Winterbottom es rupturista hasta donde deja de serlo para ser rutinario, reformador de un discurso ya existente que tuvo su primoroso cénit a finales de los sesenta y en los primeros setenta: flower power, hippies, riffs de guitarras y subidones de LSD para sincronizar el cuerpo con el espíritu libre del cosmos.
9 songs es sexo, drogas y rock and roll. Falta Ian Dury. Por lo demás, aquí hay una apología tozuda de la piel como casi único vehículo de comunicación entre una pareja. El discurso underground, indie o como se quiera llamar tiene puntos de derrumbe por todos lados porque ( tal vez ) esto no sea una película, o al menos una película en el modo en que yo entiendo las películas, sino un híbrido curioso, aburrido, a ratos eléctrico y, al final, decepcionante entre el documental sobre estrellas del rock sobre un escenario y el erotismo hardcore ( o el porno softcore ).

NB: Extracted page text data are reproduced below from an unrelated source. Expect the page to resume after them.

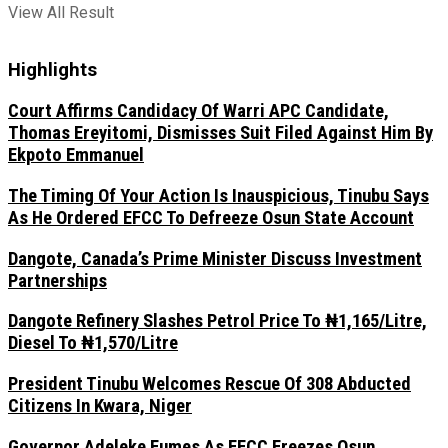
View All Result
Highlights
Court Affirms Candidacy Of Warri APC Candidate,
Thomas Ereyitomi, Dismisses Suit Filed Against Him By
Ekpoto Emmanuel
The Timing Of Your Action Is Inauspicious, Tinubu Says
As He Ordered EFCC To Defreeze Osun State Account
Dangote, Canada’s Prime Minister Discuss Investment
Partnerships
Dangote Refinery Slashes Petrol Price To ₦1,165/Litre,
Diesel To ₦1,570/Litre
President Tinubu Welcomes Rescue Of 308 Abducted
Citizens In Kwara, Niger
Governor Adeleke Fumes As EFCC Freezes Osun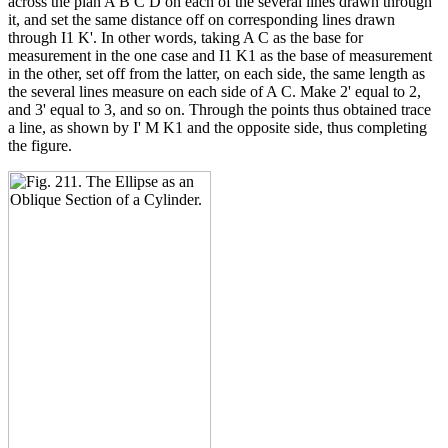
across the plan A B C D on each of the several lines drawn through
it, and set the same distance off on corresponding lines drawn
through I1 K'. In other words, taking A C as the base for
measurement in the one case and I1 K1 as the base of measurement
in the other, set off from the latter, on each side, the same length as
the several lines measure on each side of A C. Make 2' equal to 2,
and 3' equal to 3, and so on. Through the points thus obtained trace
a line, as shown by I' M K1 and the opposite side, thus completing
the figure.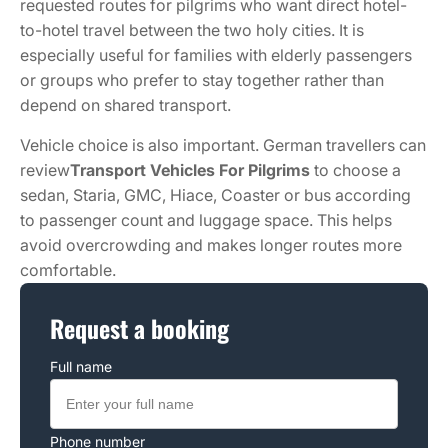
requested routes for pilgrims who want direct hotel-
to-hotel travel between the two holy cities. It is
especially useful for families with elderly passengers
or groups who prefer to stay together rather than
depend on shared transport.
Vehicle choice is also important. German travellers can
review
Transport Vehicles For Pilgrims
to choose a
sedan, Staria, GMC, Hiace, Coaster or bus according
to passenger count and luggage space. This helps
avoid overcrowding and makes longer routes more
comfortable.
Request a booking
Full name
Phone number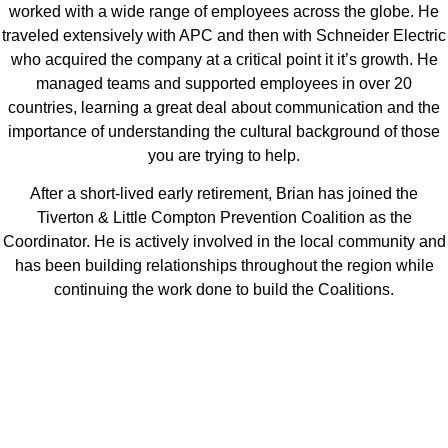
worked with a wide range of employees across the globe. He
traveled extensively with APC and then with Schneider Electric
who acquired the company at a critical point it it’s growth. He
managed teams and supported employees in over 20
countries, learning a great deal about communication and the
importance of understanding the cultural background of those
you are trying to help.
After a short-lived early retirement, Brian has joined the
Tiverton & Little Compton Prevention Coalition as the
Coordinator. He is actively involved in the local community and
has been building relationships throughout the region while
continuing the work done to build the Coalitions.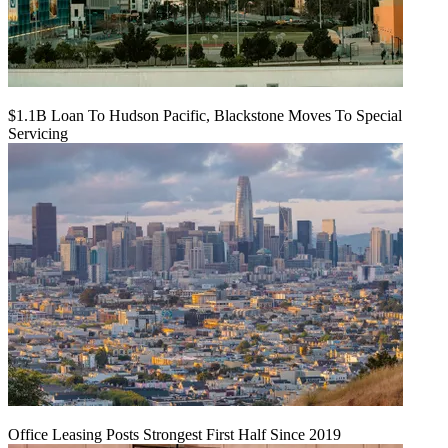
$1.1B Loan To Hudson Pacific, Blackstone Moves To Special
Servicing
Office Leasing Posts Strongest First Half Since 2019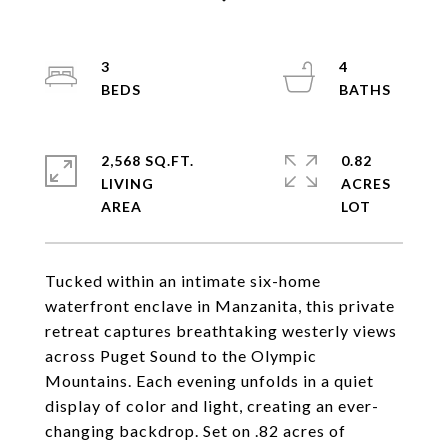
3
4
2,568 SQ.FT.
0.82
LIVING
ACRES
Tucked within an intimate six-home
waterfront enclave in Manzanita, this private
retreat captures breathtaking westerly views
across Puget Sound to the Olympic
Mountains. Each evening unfolds in a quiet
display of color and light, creating an ever-
changing backdrop. Set on .82 acres of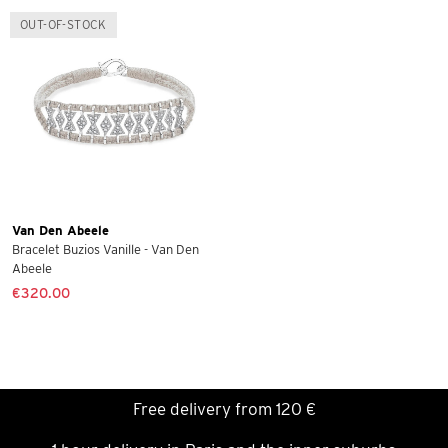
OUT-OF-STOCK
Van Den Abeele
Bracelet Buzios Vanille - Van Den
Abeele
€320.00
Free delivery from 120 €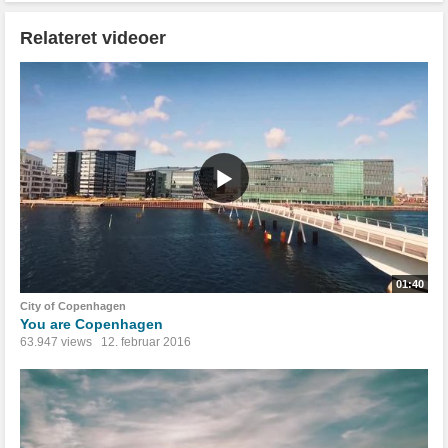
Relateret videoer
01:40
City of Copenhagen
You are Copenhagen
63.947 views
12. februar 2016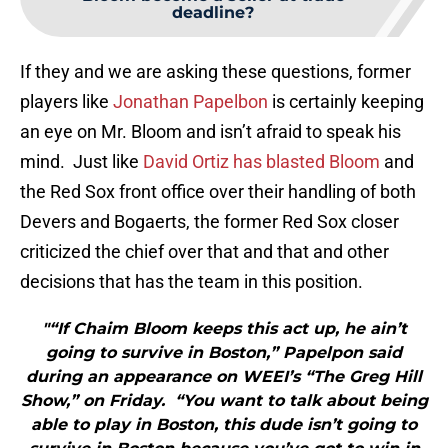
deadline?
If they and we are asking these questions, former
players like
Jonathan Papelbon
is certainly keeping
an eye on Mr. Bloom and isn’t afraid to speak his
mind. Just like
David Ortiz has blasted Bloom
and
the Red Sox front office over their handling of both
Devers and Bogaerts, the former Red Sox closer
criticized the chief over that and that and other
decisions that has the team in this position.
"“If Chaim Bloom keeps this act up, he ain’t
going to survive in Boston,” Papelpon said
during an appearance on WEEI’s “The Greg Hill
Show,” on Friday. “You want to talk about being
able to play in Boston, this dude isn’t going to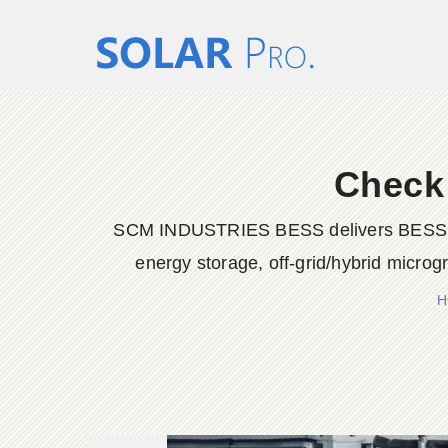
Check
SCM INDUSTRIES BESS delivers BESS conta
energy storage, off-grid/hybrid microg
H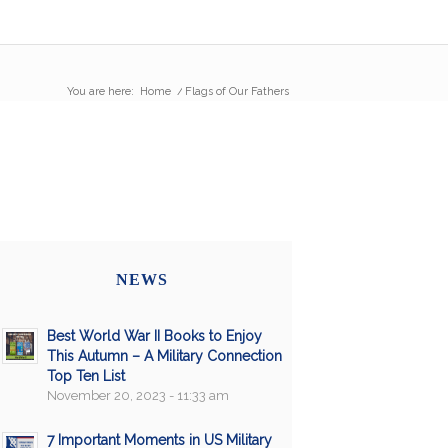
You are here:
Home
/
Flags of Our Fathers
NEWS
Best World War II Books to Enjoy
This Autumn – A Military Connection
Top Ten List
November 20, 2023 - 11:33 am
7 Important Moments in US Military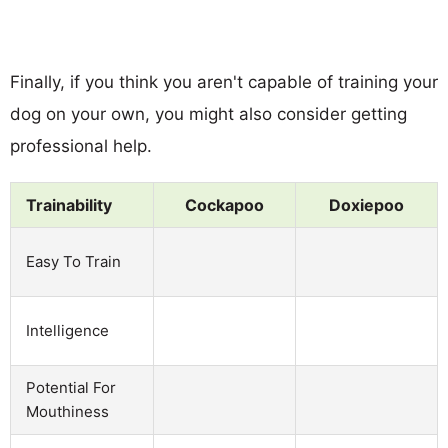
Finally, if you think you aren't capable of training your
dog on your own, you might also consider getting
professional help.
Trainability
Cockapoo
Doxiepoo
Easy To Train
Intelligence
Potential For
Mouthiness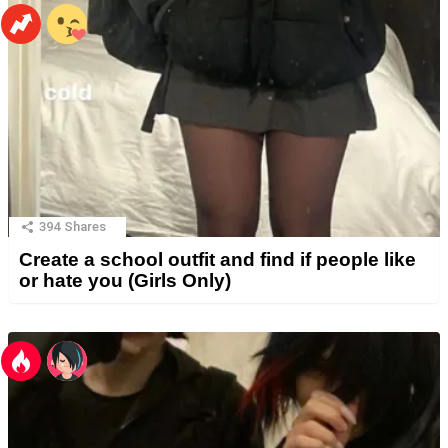
394
Shares
Create a school outfit and find if people like
or hate you (Girls Only)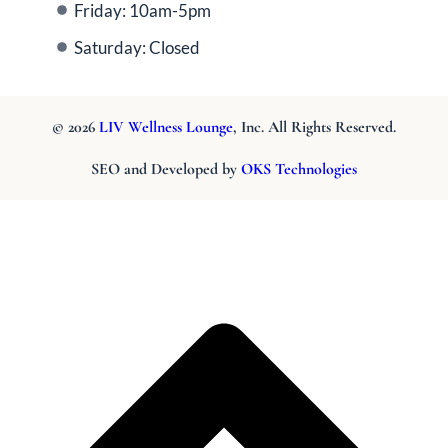
Friday: 10am-5pm
Saturday: Closed
© 2026
LIV Wellness Lounge
, Inc. All Rights Reserved.
SEO and Developed by
OKS Technologies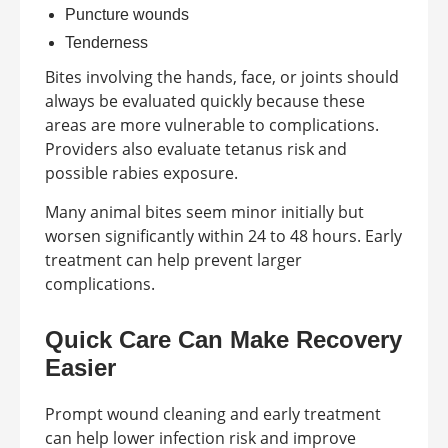
Puncture wounds
Tenderness
Bites involving the hands, face, or joints should
always be evaluated quickly because these
areas are more vulnerable to complications.
Providers also evaluate tetanus risk and
possible rabies exposure.
Many animal bites seem minor initially but
worsen significantly within 24 to 48 hours. Early
treatment can help prevent larger
complications.
Quick Care Can Make Recovery
Easier
Prompt wound cleaning and early treatment
can help lower infection risk and improve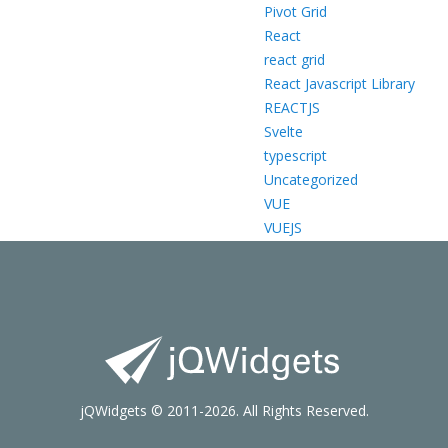
Pivot Grid
React
react grid
React Javascript Library
REACTJS
Svelte
typescript
Uncategorized
VUE
VUEJS
jQWidgets © 2011-2026. All Rights Reserved.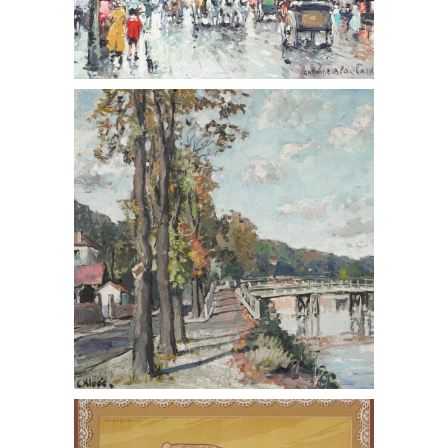
Constantine Kluge (Russian 1912-
2003,) Les Ecluses de Bougival, Oil on
Canvas
Paul Berthon (French 1872-1909,)
Queen Wilhemina, Lithograph, 1901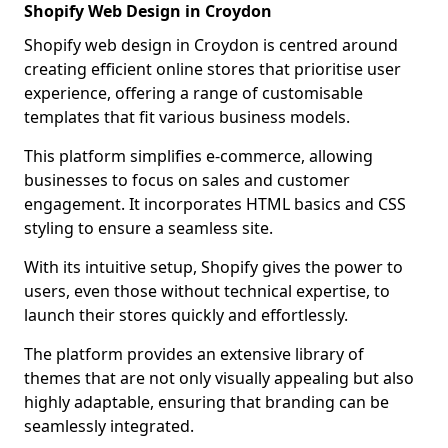
Shopify Web Design in Croydon
Shopify web design in Croydon is centred around
creating efficient online stores that prioritise user
experience, offering a range of customisable
templates that fit various business models.
This platform simplifies e-commerce, allowing
businesses to focus on sales and customer
engagement. It incorporates HTML basics and CSS
styling to ensure a seamless site.
With its intuitive setup, Shopify gives the power to
users, even those without technical expertise, to
launch their stores quickly and effortlessly.
The platform provides an extensive library of
themes that are not only visually appealing but also
highly adaptable, ensuring that branding can be
seamlessly integrated.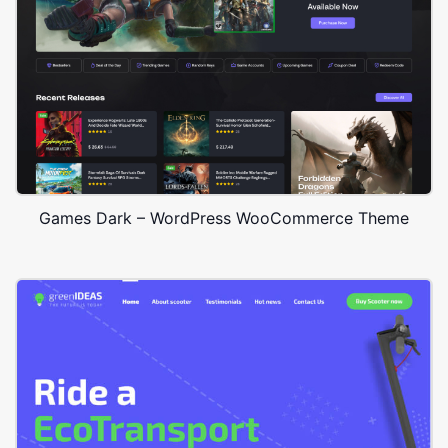
Games Dark – WordPress WooCommerce Theme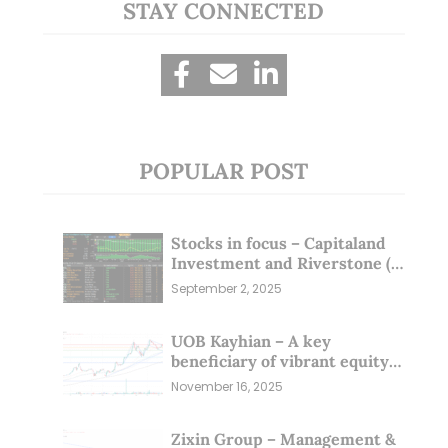
STAY CONNECTED
POPULAR POST
Stocks in focus – Capitaland
Investment and Riverstone (1
Sep 25)
September 2, 2025
UOB Kayhian – A key
beneficiary of vibrant equity
markets (16 Nov 25)
November 16, 2025
Zixin Group – Management &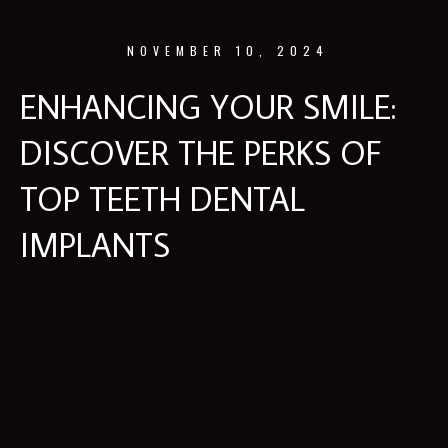
NOVEMBER 10, 2024
ENHANCING YOUR SMILE:
DISCOVER THE PERKS OF
TOP TEETH DENTAL
IMPLANTS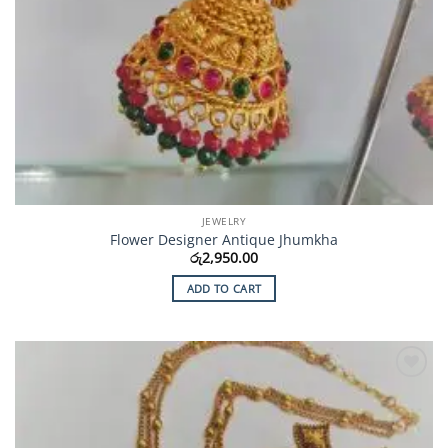
JEWELRY
Flower Designer Antique Jhumkha
රු
2,950.00
ADD TO CART
Add to
Wishlist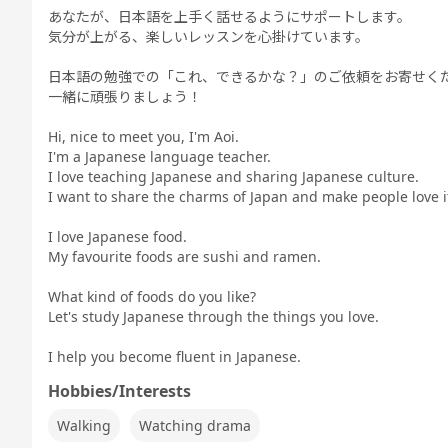
あなたが、日本語を上手く話せるようにサポートします。
気分が上がる、楽しいレッスンを心掛けています。
日本語の勉強での「これ、できるかな？」のご依頼をお寄せく
一緒に頑張りましょう！
Hi, nice to meet you, I'm Aoi.
I'm a Japanese language teacher.
I love teaching Japanese and sharing Japanese culture.
I want to share the charms of Japan and make people love 
I love Japanese food.
My favourite foods are sushi and ramen.
What kind of foods do you like?
Let's study Japanese through the things you love.
I help you become fluent in Japanese.
Hobbies/Interests
Walking
Watching drama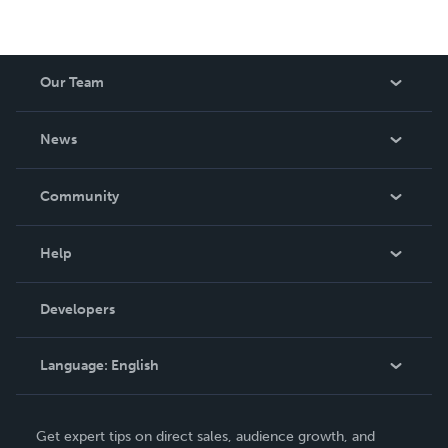
Our Team
About Us
News
Careers
In The News
Community
Events
Blog
Help
Videos
Order Lookup
Developers
Podcast
Knowledge Base
Language:
English
Contact Support
English
Get expert tips on direct sales, audience growth, and
Deutsch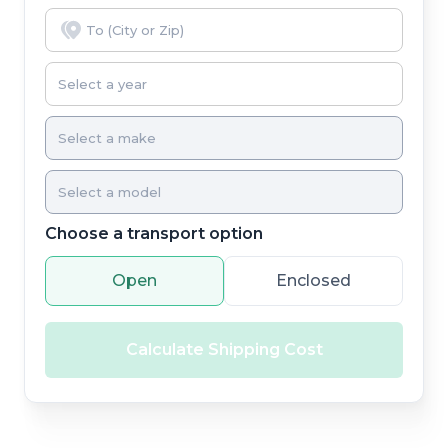
Choose a transport option
Open
Enclosed
Calculate Shipping Cost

Si pongo la MTV y veo un concierto de Black Rebel Motorcycle Club o Franz Ferdinand ( cuyos discos poseo ) no pasaría peor rato. Esta vez, al menos, la vi en formato dvd y no tuve que salir del cine malhumorado.
Lo mejor: Primal Scream, Franz Ferdinand, Black Rebel Motorcycle Club..... pléyade asombrosa toda.
Lo peor: Los revolcones aburridos, la falta de erotismo, la ausencia absoluta de gancho en la parte sensual.